━━ Given information

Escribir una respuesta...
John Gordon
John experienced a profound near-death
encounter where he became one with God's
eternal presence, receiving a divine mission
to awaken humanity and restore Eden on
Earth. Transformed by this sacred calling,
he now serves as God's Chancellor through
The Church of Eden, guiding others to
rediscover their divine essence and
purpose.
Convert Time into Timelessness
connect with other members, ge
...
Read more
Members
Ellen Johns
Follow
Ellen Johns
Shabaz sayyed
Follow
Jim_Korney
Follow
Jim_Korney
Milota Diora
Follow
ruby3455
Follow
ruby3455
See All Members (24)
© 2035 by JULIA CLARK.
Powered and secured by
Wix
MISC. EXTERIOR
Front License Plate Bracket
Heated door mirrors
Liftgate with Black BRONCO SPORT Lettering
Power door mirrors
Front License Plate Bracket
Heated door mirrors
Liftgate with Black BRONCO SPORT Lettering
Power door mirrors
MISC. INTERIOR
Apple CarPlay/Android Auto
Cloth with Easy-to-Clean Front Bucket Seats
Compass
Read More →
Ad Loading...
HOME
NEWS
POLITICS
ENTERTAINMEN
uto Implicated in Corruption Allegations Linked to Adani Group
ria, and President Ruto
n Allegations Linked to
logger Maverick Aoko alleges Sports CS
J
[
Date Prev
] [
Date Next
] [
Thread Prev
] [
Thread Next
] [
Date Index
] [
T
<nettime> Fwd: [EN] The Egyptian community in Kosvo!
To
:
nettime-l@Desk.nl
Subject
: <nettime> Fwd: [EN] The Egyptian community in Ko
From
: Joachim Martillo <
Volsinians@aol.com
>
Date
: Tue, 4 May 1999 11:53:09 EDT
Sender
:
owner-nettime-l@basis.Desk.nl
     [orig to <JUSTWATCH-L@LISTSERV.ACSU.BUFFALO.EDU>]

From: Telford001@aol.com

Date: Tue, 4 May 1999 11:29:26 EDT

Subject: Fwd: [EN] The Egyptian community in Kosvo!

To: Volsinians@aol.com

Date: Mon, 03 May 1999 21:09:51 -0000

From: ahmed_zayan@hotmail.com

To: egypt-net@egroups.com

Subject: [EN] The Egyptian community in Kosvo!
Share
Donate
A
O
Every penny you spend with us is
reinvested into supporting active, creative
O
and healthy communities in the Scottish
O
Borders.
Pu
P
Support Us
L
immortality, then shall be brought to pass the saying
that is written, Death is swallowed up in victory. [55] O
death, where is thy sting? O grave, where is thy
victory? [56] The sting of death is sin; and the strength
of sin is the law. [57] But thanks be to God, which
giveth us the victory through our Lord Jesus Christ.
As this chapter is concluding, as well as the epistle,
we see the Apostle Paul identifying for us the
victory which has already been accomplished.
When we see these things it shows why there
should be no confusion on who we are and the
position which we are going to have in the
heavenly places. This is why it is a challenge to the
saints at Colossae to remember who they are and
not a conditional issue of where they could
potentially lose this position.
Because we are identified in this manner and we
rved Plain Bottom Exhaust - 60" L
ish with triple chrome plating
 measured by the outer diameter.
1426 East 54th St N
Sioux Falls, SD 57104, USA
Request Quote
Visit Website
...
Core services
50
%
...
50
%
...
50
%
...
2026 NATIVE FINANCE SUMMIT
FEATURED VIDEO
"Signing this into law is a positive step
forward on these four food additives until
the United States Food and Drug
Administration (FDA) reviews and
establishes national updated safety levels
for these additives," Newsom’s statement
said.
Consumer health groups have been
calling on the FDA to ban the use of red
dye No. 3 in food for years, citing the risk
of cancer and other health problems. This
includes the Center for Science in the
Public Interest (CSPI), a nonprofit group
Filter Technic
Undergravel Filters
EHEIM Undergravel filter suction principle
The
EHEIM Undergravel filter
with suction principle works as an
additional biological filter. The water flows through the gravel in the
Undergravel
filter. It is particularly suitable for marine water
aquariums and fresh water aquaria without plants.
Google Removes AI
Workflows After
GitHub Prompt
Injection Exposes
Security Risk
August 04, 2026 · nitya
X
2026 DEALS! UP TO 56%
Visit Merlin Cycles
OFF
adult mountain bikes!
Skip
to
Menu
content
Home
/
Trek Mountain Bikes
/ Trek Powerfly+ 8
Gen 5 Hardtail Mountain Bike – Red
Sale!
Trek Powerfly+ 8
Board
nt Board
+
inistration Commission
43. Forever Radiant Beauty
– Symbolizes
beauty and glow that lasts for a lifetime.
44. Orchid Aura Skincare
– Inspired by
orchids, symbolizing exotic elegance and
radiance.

━━━━

== Task brief ==
Set down the whole listing once more, precisely as written.

== Solution for this problem ==
Escribir una respuesta...
John Gordon
John experienced a profound near-death
encounter where he became one with God's
eternal presence, receiving a divine mission
to awaken humanity and restore Eden on
Earth. Transformed by this sacred calling,
he now serves as God's Chancellor through
The Church of Eden, guiding others to
rediscover their divine essence and
purpose.
Convert Time into Timelessness
connect with other members, ge
...
Read more
Members
Ellen Johns
Follow
Ellen Johns
Shabaz sayyed
Follow
Jim_Korney
Follow
Jim_Korney
Milota Diora
Follow
ruby3455
Follow
ruby3455
See All Members (24)
© 2035 by JULIA CLARK.
Powered and secured by
Wix
MISC. EXTERIOR
Front License Plate Bracket
Heated door mirrors
Liftgate with Black BRONCO SPORT Lettering
Power door mirrors
Front License Plate Bracket
Heated door mirrors
Liftgate with Black BRONCO SPORT Lettering
Power door mirrors
MISC. INTERIOR
Apple CarPlay/Android Auto
Cloth with Easy-to-Clean Front Bucket Seats
Compass
Read More →
Ad Loading...
HOME
NEWS
POLITICS
ENTERTAINMEN
uto Implicated in Corruption Allegations Linked to Adani Group
ria, and President Ruto
n Allegations Linked to
logger Maverick Aoko alleges Sports CS
J
[
Date Prev
] [
Date Next
] [
Thread Prev
] [
Thread Next
] [
Date Index
] [
T
<nettime> Fwd: [EN] The Egyptian community in Kosvo!
To
:
nettime-l@Desk.nl
Subject
: <nettime> Fwd: [EN] The Egyptian community in Ko
From
: Joachim Martillo <
Volsinians@aol.com
>
Date
: Tue, 4 May 1999 11:53:09 EDT
Sender
:
owner-nettime-l@basis.Desk.nl
     [orig to <JUSTWATCH-L@LISTSERV.ACSU.BUFFALO.EDU>]

From: Telford001@aol.com

Date: Tue, 4 May 1999 11:29:26 EDT

Subject: Fwd: [EN] The Egyptian community in Kosvo!

To: Volsinians@aol.com

Date: Mon, 03 May 1999 21:09:51 -0000

From: ahmed_zayan@hotmail.com

To: egypt-net@egroups.com

Subject: [EN] The Egyptian community in Kosvo!
Share
Donate
A
O
Every penny you spend with us is
reinvested into supporting active, creative
O
and healthy communities in the Scottish
O
Borders.
Pu
P
Support Us
L
immortality, then shall be brought to pass the saying
that is written, Death is swallowed up in victory. [55] O
death, where is thy sting? O grave, where is thy
victory? [56] The sting of death is sin; and the strength
of sin is the law. [57] But thanks be to God, which
giveth us the victory through our Lord Jesus Christ.
As this chapter is concluding, as well as the epistle,
we see the Apostle Paul identifying for us the
victory which has already been accomplished.
When we see these things it shows why there
should be no confusion on who we are and the
position which we are going to have in the
heavenly places. This is why it is a challenge to the
saints at Colossae to remember who they are and
not a conditional issue of where they could
potentially lose this position.
Because we are identified in this manner and we
rved Plain Bottom Exhaust - 60" L
ish with triple chrome plating
 measured by the outer diameter.
1426 East 54th St N
Sioux Falls, SD 57104, USA
Request Quote
Visit Website
...
Core services
50
%
...
50
%
...
50
%
...
2026 NATIVE FINANCE SUMMIT
FEATURED VIDEO
"Signing this into law is a positive step
forward on these four food additives until
the United States Food and Drug
Administration (FDA) reviews and
establishes national updated safety levels
for these additives," Newsom’s statement
said.
Consumer health groups have been
calling on the FDA to ban the use of red
dye No. 3 in food for years, citing the risk
of cancer and other health problems. This
includes the Center for Science in the
Public Interest (CSPI), a nonprofit group
Filter Technic
Undergravel Filters
EHEIM Undergravel filter suction principle
The
EHEIM Undergravel filter
with suction principle works as an
additional biological filter. The water flows through the gravel in the
Undergravel
filter. It is particularly suitable for marine water
aquariums and fresh water aquaria without plants.
Google Removes AI
Workflows After
GitHub Prompt
Injection Exposes
Security Risk
August 04, 2026 · nitya
X
2026 DEALS! UP TO 56%
Visit Merlin Cycles
OFF
adult mountain bikes!
Skip
to
Menu
content
Home
/
Trek Mountain Bikes
/ Trek Powerfly+ 8
Gen 5 Hardtail Mountain Bike – Red
Sale!
Trek Powerfly+ 8
Board
nt Board
+
inistration Commission
43. Forever Radiant Beauty
– Symbolizes
beauty and glow that lasts for a lifetime.
44. Orchid Aura Skincare
– Inspired by
orchids, symbolizing exotic elegance and
radiance.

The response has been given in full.